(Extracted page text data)
----

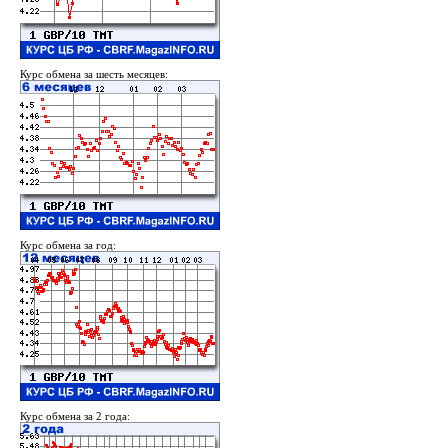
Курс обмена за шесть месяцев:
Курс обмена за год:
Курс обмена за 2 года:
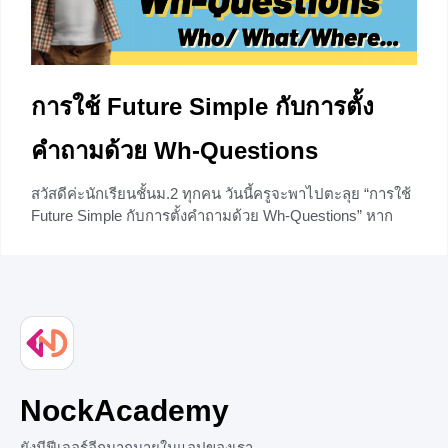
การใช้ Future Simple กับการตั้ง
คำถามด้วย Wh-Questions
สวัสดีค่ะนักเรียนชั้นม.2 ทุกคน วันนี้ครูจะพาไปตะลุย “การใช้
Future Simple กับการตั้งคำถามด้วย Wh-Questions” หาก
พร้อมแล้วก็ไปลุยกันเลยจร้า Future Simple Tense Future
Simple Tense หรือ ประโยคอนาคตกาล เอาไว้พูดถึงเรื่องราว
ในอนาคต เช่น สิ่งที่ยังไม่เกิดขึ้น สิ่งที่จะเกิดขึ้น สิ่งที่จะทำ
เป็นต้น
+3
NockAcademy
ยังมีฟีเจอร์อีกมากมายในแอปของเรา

----

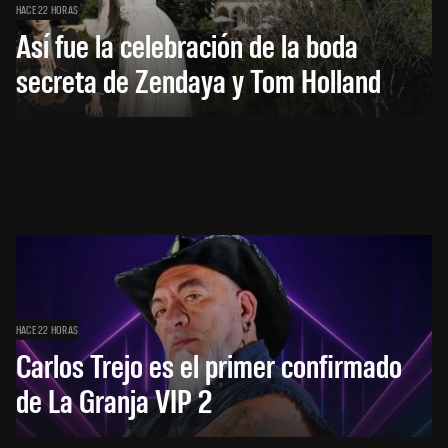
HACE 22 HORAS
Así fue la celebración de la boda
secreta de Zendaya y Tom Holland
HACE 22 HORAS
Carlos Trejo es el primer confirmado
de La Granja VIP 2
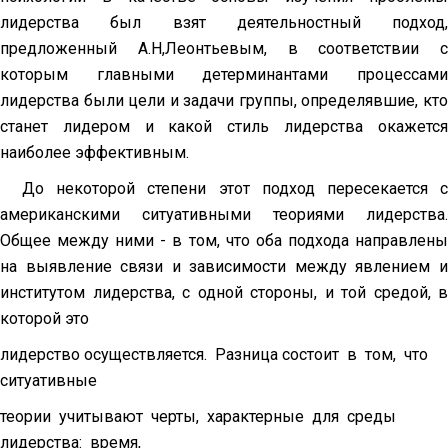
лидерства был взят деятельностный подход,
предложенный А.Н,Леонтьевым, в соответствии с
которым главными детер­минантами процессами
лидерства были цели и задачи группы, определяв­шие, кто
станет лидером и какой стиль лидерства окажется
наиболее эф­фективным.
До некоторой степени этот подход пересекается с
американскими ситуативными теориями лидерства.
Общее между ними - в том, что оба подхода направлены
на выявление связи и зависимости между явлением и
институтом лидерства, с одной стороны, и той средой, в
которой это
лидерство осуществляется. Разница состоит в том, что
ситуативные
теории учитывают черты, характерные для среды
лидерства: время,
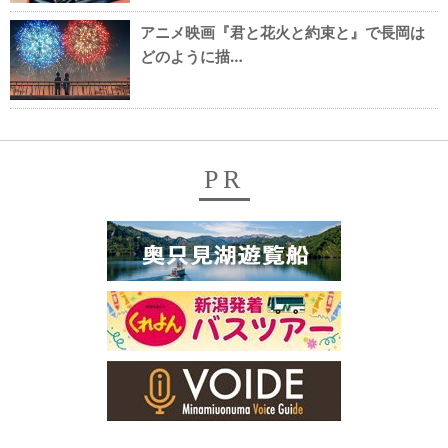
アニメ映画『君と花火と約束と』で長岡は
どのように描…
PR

----

The line above containing "предложенный А.Н,Леонтьевым, в соответствии с", the line containing "на выявление связи", and every line between them are to be transcribed exactly; no other line is wanted.

предложенный А.Н,Леонтьевым, в соответствии с
которым главными детер­минантами процессами
лидерства были цели и задачи группы, определяв­шие, кто
станет лидером и какой стиль лидерства окажется
наиболее эф­фективным.
До некоторой степени этот подход пересекается с
американскими ситуативными теориями лидерства.
Общее между ними - в том, что оба подхода направлены
на выявление связи и зависимости между явлением и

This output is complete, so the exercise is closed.